かつて初代『剣八』として尸魂界の血の歴史を作った彼女の眼を、一般隊士の小細工で欺けるはずもなかった。
すべて、最初から見抜かれている。
長い沈黙が、部屋を満たす。
星はふぅ、と小さくため息をつき、頭を掻いた。
「……やっぱり、隠し通せませんか」
「私は、あなたの隊長ですよ。あなたのその二本の刃が、何のためにあるのかくらいは知っています」
卯ノ花は目を細め、慈愛とも、あるいはかつての同類を見るような深い眼差しを星に向けた。
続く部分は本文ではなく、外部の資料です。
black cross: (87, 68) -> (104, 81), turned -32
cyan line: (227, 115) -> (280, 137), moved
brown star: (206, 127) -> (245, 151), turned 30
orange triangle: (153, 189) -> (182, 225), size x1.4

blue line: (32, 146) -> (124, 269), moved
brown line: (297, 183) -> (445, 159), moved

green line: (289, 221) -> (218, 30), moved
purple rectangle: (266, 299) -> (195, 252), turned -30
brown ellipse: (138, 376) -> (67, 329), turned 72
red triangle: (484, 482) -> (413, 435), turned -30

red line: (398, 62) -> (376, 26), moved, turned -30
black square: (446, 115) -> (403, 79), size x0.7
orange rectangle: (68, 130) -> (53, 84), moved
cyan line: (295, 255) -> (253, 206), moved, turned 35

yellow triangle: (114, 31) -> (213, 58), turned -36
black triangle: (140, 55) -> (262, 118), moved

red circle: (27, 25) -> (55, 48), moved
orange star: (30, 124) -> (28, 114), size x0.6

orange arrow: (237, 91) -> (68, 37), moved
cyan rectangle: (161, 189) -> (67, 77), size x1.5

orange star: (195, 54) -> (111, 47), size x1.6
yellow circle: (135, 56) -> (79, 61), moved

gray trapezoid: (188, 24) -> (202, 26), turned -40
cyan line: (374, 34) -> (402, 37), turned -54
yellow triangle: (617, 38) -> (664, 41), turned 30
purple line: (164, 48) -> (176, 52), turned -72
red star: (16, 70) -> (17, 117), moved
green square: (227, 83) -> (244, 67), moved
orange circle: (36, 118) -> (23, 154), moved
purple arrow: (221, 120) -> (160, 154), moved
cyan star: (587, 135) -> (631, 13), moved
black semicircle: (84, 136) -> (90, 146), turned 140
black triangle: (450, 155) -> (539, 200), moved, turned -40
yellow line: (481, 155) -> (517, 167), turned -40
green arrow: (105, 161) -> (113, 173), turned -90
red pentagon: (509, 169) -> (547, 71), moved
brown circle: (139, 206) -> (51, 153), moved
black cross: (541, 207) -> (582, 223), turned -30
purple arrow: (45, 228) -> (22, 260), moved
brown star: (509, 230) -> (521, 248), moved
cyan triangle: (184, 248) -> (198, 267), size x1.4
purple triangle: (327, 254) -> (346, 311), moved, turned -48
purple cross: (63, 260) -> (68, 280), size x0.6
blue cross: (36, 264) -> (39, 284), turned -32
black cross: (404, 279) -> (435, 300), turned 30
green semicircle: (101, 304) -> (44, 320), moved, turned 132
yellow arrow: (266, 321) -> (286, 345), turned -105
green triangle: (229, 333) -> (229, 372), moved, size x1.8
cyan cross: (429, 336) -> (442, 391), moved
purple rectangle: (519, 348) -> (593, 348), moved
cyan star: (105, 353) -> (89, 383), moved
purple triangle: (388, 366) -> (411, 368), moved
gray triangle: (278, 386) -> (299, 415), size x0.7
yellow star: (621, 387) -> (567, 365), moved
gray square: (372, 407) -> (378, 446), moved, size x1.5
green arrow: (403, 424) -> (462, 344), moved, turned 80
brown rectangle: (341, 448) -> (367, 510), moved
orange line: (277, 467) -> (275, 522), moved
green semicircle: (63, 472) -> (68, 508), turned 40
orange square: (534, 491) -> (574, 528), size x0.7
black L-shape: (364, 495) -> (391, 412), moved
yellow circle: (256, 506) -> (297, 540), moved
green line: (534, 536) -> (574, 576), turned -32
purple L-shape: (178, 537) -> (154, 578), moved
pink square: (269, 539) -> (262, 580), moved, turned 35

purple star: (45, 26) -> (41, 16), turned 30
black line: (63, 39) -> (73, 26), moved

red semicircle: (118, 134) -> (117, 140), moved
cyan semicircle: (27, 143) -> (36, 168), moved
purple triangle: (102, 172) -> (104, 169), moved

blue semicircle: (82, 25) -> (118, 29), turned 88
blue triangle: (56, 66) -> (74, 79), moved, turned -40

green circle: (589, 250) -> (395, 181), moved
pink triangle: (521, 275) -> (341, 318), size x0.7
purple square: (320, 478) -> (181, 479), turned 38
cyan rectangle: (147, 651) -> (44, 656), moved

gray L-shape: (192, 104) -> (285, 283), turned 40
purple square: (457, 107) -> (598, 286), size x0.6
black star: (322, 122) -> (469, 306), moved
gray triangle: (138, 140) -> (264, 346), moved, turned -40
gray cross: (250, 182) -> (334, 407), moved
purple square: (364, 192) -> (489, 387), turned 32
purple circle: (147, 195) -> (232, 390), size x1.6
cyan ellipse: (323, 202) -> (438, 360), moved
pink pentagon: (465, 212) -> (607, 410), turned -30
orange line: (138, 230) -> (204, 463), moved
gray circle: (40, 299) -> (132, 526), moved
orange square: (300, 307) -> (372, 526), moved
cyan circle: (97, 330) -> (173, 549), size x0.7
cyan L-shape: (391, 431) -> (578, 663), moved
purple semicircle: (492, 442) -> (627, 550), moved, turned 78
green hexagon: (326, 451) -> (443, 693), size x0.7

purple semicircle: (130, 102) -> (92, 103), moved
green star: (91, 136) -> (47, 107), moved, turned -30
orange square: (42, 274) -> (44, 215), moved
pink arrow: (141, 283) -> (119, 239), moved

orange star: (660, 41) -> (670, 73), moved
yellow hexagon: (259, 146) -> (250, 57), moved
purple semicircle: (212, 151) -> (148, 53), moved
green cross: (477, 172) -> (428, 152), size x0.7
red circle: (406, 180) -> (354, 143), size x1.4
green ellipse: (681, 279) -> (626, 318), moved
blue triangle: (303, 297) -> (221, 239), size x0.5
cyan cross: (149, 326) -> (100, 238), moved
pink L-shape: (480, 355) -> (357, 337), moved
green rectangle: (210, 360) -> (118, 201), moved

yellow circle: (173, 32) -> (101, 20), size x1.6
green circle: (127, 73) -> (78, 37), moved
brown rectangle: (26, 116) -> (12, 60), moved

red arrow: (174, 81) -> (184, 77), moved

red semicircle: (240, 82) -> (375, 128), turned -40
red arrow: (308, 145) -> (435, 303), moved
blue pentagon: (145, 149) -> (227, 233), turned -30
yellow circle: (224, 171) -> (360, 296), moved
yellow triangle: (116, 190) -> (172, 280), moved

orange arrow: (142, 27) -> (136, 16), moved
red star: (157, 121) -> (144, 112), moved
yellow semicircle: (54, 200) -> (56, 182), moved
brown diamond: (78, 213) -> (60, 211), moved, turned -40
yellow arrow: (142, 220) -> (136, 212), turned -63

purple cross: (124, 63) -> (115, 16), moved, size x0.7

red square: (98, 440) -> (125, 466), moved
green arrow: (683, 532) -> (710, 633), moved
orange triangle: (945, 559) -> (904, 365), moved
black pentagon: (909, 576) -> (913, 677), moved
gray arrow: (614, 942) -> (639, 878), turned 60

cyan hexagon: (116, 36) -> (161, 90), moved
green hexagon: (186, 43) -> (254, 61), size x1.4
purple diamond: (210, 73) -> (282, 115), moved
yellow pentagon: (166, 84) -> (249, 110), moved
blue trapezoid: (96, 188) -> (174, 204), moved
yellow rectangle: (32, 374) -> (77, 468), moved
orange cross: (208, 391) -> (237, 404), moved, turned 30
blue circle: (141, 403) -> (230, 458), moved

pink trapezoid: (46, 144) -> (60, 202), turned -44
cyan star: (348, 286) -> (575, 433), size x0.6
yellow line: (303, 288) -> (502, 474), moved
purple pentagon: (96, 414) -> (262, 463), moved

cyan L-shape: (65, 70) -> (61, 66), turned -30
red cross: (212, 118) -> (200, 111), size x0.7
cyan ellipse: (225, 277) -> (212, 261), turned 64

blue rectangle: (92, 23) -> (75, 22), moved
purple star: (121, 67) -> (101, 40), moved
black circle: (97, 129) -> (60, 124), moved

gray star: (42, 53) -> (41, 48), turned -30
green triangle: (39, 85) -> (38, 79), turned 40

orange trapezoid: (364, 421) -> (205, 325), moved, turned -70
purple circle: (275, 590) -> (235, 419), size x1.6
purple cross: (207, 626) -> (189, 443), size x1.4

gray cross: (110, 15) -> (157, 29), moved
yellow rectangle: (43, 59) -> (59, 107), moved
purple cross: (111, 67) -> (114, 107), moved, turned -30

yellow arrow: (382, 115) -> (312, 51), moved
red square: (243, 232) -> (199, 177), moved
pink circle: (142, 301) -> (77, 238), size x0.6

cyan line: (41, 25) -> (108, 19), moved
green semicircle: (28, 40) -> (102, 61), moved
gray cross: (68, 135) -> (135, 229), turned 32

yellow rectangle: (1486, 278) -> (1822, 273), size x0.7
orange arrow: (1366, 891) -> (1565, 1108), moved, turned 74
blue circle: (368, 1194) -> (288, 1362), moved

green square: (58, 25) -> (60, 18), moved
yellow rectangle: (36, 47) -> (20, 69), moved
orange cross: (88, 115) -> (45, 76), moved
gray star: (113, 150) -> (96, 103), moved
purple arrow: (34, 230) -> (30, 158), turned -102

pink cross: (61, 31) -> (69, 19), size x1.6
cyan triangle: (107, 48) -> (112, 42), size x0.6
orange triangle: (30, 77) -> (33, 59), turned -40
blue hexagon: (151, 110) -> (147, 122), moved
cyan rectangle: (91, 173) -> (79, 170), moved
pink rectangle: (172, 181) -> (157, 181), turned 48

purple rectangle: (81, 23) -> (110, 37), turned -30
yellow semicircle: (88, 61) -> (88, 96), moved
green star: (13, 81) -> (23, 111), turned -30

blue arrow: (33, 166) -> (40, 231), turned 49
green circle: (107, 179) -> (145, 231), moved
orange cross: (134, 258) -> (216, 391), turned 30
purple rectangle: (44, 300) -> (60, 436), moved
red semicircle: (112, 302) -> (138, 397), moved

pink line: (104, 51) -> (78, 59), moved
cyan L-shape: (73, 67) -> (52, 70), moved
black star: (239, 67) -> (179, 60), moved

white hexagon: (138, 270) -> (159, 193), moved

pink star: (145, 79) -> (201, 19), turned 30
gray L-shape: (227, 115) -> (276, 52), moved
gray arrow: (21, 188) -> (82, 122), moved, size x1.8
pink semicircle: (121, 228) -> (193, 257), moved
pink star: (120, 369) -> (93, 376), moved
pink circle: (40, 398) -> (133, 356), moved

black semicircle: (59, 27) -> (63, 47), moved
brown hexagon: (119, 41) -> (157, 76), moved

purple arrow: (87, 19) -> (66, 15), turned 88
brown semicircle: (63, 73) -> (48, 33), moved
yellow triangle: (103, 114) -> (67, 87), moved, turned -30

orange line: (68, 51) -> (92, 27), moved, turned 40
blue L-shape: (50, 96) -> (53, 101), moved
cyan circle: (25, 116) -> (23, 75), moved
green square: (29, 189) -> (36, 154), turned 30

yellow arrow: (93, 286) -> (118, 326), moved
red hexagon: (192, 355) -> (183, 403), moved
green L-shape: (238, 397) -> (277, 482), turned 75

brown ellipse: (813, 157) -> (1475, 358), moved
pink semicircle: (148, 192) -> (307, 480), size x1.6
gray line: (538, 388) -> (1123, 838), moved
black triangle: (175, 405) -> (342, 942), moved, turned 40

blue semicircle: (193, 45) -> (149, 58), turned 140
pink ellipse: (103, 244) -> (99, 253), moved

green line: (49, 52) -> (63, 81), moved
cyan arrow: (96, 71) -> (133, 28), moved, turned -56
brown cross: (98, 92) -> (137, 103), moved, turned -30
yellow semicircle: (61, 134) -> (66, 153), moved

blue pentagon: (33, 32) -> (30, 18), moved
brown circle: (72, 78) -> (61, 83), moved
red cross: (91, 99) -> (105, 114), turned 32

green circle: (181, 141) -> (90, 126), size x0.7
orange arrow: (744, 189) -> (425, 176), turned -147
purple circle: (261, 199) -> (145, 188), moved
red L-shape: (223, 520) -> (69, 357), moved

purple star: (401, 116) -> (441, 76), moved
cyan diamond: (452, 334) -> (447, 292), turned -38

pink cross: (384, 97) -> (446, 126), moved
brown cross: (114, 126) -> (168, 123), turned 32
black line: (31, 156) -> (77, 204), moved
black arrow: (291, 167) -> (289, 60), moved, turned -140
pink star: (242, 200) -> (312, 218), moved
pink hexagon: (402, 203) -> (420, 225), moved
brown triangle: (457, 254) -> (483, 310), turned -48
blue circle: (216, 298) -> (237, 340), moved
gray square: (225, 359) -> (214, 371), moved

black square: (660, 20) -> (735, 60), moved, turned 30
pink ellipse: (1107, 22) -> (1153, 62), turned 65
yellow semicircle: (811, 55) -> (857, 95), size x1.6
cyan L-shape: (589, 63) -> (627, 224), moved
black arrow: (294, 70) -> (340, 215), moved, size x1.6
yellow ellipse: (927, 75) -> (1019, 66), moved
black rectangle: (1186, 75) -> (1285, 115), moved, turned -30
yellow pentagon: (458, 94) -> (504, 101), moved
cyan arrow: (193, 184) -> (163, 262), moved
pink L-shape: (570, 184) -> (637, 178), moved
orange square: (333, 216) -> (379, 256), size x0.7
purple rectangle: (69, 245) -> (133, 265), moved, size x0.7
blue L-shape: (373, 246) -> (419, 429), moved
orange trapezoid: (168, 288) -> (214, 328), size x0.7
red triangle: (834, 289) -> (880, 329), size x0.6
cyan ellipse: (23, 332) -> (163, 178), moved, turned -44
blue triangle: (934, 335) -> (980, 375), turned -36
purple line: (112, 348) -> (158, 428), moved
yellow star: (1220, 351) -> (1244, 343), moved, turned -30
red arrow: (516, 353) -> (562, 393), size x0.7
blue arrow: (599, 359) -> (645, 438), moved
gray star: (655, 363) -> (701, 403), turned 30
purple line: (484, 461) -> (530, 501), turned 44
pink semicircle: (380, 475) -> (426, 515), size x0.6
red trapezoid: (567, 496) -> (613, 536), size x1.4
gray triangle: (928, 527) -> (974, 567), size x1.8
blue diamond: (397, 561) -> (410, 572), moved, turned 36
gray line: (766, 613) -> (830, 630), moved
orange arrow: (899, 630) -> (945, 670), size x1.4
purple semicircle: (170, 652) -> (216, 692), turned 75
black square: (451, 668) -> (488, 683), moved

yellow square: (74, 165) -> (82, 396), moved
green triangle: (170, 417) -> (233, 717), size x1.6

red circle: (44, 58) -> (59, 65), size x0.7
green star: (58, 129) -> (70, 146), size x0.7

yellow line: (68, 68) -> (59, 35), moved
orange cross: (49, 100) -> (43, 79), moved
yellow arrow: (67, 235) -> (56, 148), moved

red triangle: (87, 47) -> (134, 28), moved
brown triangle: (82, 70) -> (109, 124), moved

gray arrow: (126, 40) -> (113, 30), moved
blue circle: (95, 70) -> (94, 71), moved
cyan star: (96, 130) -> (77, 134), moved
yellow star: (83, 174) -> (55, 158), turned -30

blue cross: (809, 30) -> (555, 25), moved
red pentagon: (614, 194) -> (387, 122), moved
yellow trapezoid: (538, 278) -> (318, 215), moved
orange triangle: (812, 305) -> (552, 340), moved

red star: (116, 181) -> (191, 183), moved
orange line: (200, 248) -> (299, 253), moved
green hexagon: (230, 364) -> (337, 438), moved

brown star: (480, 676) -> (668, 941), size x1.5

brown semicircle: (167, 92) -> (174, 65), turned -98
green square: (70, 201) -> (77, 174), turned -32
「安心しなさい。更木隊長や総隊長には、私から上手く報告しておきます。あなたはまだ、その牙を完全に剥くべきではありません。……その『夜』を広げる時は、いずれ嫌でもやってきますから」
彼女の言う『夜』が、星の卍解──『星海轟嵐』の真の領域を指していることは明白だった。
「助かります、隊長。僕はただの四番隊の一般隊士ですから。
……のんびり花太郎と薬湯を調合している方が、
性に合っています。」
「ふふ、そうですね。では、明日の朝一番で詰所の掃除をお願いしますね、八神くん。」
「手厳しいなぁ。」
星は苦笑しながら立ち上がり、隊長室を後にした。
一歩外へ出ると、夜空には満天の星が広がっている。
腰の『迅雷烈風』が、まるで主の心境を表すように、
静かに、優しく、チリ……と一度だけ小さく鳴った。
次回位からヒロイン候補と絡めればなぁと思ってます。